[THE PROBLEM] This exercise calls for copying every line below that holds the word "George".

[RECORDS TO USE]

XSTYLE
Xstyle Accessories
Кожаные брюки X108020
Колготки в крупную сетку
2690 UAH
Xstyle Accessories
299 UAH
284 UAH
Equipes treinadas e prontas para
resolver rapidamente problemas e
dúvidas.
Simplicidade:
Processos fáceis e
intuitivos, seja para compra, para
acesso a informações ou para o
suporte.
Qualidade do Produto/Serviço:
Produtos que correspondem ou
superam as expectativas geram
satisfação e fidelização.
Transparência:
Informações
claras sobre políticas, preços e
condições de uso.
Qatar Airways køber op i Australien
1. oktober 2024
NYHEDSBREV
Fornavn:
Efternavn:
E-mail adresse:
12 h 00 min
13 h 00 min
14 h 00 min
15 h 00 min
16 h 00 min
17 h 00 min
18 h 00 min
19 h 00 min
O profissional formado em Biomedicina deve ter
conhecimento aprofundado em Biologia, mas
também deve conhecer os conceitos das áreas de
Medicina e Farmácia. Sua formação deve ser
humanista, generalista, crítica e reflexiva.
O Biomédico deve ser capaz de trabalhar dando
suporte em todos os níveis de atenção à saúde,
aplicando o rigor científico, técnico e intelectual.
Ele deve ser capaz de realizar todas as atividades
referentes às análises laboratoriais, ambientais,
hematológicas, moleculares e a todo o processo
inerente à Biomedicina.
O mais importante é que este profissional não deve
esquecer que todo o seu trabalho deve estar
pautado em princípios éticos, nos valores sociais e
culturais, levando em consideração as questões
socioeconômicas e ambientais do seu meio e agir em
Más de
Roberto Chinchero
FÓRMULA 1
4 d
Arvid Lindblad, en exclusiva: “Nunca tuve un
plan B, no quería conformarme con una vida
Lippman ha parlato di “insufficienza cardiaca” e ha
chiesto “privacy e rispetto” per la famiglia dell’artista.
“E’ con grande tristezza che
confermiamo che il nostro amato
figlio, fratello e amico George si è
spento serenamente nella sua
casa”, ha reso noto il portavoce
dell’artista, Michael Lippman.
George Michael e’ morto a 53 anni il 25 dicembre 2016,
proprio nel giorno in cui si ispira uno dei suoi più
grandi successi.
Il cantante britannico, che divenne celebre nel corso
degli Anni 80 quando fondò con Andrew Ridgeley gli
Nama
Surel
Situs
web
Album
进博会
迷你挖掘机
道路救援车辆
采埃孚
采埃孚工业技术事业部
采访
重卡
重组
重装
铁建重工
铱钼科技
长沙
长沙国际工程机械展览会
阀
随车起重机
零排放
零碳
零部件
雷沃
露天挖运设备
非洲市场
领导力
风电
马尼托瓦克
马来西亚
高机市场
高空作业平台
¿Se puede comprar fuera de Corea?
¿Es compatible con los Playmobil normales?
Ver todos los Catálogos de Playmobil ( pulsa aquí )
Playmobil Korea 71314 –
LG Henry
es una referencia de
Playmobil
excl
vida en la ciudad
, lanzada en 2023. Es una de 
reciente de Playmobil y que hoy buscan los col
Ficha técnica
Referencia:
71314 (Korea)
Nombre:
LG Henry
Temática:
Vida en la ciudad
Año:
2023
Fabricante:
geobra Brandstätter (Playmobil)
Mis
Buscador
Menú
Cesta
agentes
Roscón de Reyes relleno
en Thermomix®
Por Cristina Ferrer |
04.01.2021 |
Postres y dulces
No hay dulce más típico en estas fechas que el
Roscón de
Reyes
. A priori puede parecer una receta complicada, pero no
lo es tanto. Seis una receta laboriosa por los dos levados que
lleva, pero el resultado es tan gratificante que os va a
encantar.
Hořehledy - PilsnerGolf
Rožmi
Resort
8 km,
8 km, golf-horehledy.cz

[EXERCISE RESPONSE]
figlio, fratello e amico George si è
George Michael e’ morto a 53 anni il 25 dicembre 2016,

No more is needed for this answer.